Data in this exercise »
• • • •

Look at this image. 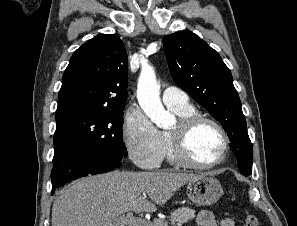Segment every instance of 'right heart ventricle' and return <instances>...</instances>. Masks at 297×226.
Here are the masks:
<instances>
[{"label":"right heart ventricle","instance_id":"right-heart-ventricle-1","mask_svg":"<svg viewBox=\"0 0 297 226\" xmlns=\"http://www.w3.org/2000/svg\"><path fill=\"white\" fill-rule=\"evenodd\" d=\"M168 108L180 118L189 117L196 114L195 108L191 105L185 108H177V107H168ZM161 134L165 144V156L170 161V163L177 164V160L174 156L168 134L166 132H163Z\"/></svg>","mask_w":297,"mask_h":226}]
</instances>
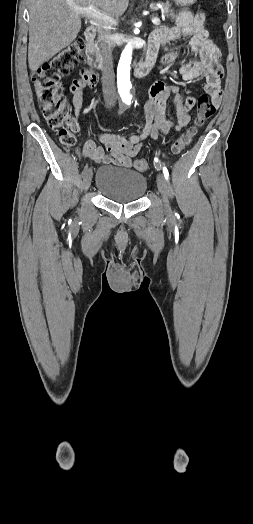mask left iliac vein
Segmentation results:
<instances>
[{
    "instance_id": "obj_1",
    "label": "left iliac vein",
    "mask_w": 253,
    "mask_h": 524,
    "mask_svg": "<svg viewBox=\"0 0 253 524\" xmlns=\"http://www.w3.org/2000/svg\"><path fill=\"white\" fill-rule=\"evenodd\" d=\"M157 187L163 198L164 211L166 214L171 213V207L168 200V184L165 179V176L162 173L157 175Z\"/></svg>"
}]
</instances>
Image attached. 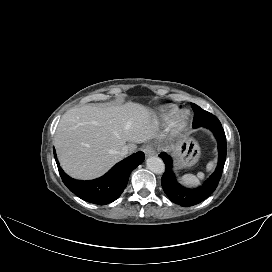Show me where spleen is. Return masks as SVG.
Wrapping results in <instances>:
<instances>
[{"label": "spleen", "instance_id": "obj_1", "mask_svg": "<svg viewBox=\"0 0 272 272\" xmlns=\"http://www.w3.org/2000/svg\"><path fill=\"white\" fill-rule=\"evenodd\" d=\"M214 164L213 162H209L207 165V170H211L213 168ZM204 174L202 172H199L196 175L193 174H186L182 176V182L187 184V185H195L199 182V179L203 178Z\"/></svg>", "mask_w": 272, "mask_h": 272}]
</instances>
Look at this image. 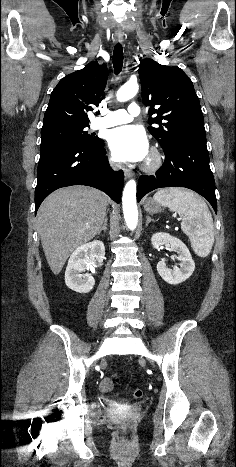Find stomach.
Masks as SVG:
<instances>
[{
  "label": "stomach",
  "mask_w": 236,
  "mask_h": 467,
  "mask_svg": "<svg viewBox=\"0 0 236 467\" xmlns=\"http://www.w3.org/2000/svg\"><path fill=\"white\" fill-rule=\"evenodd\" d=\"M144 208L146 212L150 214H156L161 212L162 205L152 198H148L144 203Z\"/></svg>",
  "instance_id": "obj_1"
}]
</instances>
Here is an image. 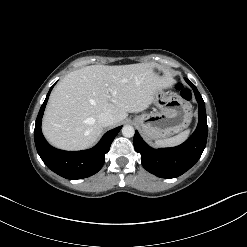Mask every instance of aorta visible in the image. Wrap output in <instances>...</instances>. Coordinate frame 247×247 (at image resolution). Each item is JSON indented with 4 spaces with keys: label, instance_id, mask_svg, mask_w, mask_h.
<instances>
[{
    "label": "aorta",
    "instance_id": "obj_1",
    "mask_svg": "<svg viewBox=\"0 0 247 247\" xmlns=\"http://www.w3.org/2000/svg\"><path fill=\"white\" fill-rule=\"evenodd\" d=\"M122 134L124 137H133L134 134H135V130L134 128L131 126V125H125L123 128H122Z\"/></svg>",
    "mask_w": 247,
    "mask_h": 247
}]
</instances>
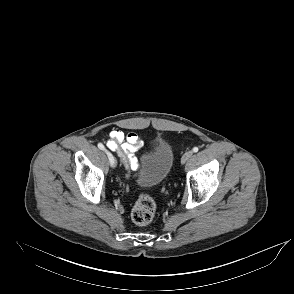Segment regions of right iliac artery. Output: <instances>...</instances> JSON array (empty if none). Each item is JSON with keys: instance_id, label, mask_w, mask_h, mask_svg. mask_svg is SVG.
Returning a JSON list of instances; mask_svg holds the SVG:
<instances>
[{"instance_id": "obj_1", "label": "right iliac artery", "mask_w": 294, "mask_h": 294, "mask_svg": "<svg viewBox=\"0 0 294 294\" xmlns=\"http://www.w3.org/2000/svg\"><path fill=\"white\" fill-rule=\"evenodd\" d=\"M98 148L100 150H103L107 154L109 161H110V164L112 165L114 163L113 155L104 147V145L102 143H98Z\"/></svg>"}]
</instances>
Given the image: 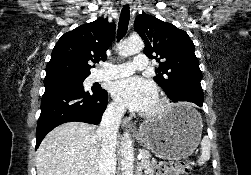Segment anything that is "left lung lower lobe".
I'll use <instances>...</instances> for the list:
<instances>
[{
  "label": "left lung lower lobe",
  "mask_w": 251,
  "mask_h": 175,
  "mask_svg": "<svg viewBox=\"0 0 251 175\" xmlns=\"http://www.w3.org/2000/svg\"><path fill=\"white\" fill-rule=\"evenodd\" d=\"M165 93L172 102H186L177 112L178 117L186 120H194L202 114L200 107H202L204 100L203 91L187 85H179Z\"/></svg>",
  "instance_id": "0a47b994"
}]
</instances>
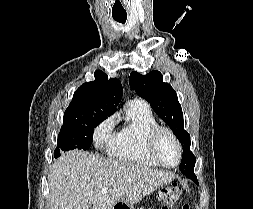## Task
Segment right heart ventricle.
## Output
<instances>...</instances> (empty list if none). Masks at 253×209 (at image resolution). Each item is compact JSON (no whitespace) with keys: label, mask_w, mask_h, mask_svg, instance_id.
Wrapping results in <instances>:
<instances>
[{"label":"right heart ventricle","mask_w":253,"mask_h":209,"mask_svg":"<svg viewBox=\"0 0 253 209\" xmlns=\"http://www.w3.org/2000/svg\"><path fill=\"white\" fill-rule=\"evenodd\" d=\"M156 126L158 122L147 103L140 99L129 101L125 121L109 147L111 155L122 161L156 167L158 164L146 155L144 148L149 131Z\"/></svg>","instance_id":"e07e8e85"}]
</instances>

• • • •

What you should do » Print exactly the line containing "Segment right heart ventricle." and every line after it through the end of the records above, and nothing else.

Task result »
Segment right heart ventricle.
## Output
<instances>...</instances> (empty list if none). Masks at 253×209 (at image resolution). Each item is compact JSON (no whitespace) with keys: label, mask_w, mask_h, mask_svg, instance_id.
Wrapping results in <instances>:
<instances>
[{"label":"right heart ventricle","mask_w":253,"mask_h":209,"mask_svg":"<svg viewBox=\"0 0 253 209\" xmlns=\"http://www.w3.org/2000/svg\"><path fill=\"white\" fill-rule=\"evenodd\" d=\"M156 126L158 122L147 103L140 99L129 101L125 121L109 147L111 155L122 161L156 167L158 164L146 155L144 148L149 131Z\"/></svg>","instance_id":"e07e8e85"}]
</instances>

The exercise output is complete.